Yes, Ethelbert, "all those Black critics out there are just..." (just as adjective not adverb) and Energy BlackSouth's day will come.
I can offer you a number of reason why Black reviewers don't review as much as you think they should: 1) the outlets for reviews of Black books are underdeveloped --- please recall that some Black reviewers have hang-ups about publishing in non-Black journals; 2) they don't review books they can't have a love affair with; 3) they can't review many books because they know practically all the Black writers in America; 4) they are too busy writing their own books to review anyone else's books; 5) they don't get paid for doing reviews, so they feel prolific reviewing is a waste. The list of reasons could go no for several pages.
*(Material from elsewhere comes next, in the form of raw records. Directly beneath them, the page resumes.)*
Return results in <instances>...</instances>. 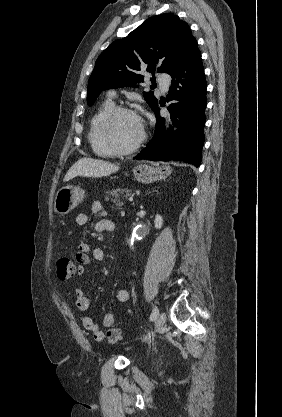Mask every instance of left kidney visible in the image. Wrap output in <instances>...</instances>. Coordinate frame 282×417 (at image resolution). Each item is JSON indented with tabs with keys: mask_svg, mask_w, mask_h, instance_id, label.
<instances>
[{
	"mask_svg": "<svg viewBox=\"0 0 282 417\" xmlns=\"http://www.w3.org/2000/svg\"><path fill=\"white\" fill-rule=\"evenodd\" d=\"M154 225H155V229H161L163 225V219L161 215H155Z\"/></svg>",
	"mask_w": 282,
	"mask_h": 417,
	"instance_id": "1",
	"label": "left kidney"
}]
</instances>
You cut your non-review before you began "cussing in public." That was wise. It would be bad business to completely alienate all the Black critics. But I would have enjoyed seeing some good, old-fashioned, down-home, gut-bucket cussin in print.
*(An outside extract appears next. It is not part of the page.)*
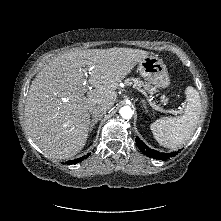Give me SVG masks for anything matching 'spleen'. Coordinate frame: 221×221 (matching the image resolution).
Masks as SVG:
<instances>
[{"label": "spleen", "instance_id": "1", "mask_svg": "<svg viewBox=\"0 0 221 221\" xmlns=\"http://www.w3.org/2000/svg\"><path fill=\"white\" fill-rule=\"evenodd\" d=\"M186 104L183 115L162 117L150 125L156 141L171 149L184 145L195 132L201 114V100L198 91L188 86L185 90Z\"/></svg>", "mask_w": 221, "mask_h": 221}]
</instances>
Now you have me thinking that well-conceived reviews might be more important than some of the second- and third-rate poetry people feel obliged to submit somewhere. Should the remaining issues of the Hoo-Doo Blackseries and the new magazine Synergy publish fewer poems and more reviews? Should we show the people who don't review how it should be done?
29 June 79
I have argued for several years that contemporary Black literature, especially poetry, is read within an incestuous circle: poets read poets, critics read poets and other critics, poets read their critics and react in words read by other poets. Black readers not in the circle could give less of a damn. Unless it is forced upon them, they seem to maintain a careful distance between themselves and black writing. Yes, they do read Ebony, Jet, Sepia, Essence, The Crisis and Black Enterprise. They do peruse the major news magazines, local newspapers, and professional journals and TV Guide. After all that heavy reading and the attention they must give to twenty-four hours of non-stop radioed soul and the television, they are too exhausted to read the "literature" in First World , Y'Bird, Obsidian, Nkombo, Grio, Callaloo, Hoo-Doo, and other magazines devoted to nommo-magic. As Haki Madhubuti said in "Black Writers and Critics: Developing A Critical Process Without Readers" (The Black Scholar, Nov/Dec 1978), "reading (or research and study) as a necessary life enrichment experience is not foremost on the must do list of most black people ." We need to review less and teach more.**
**"Congo Square III: Reading and Review." Callaloo No. 7 (Volume 2, No.3, October 1979), 106-108.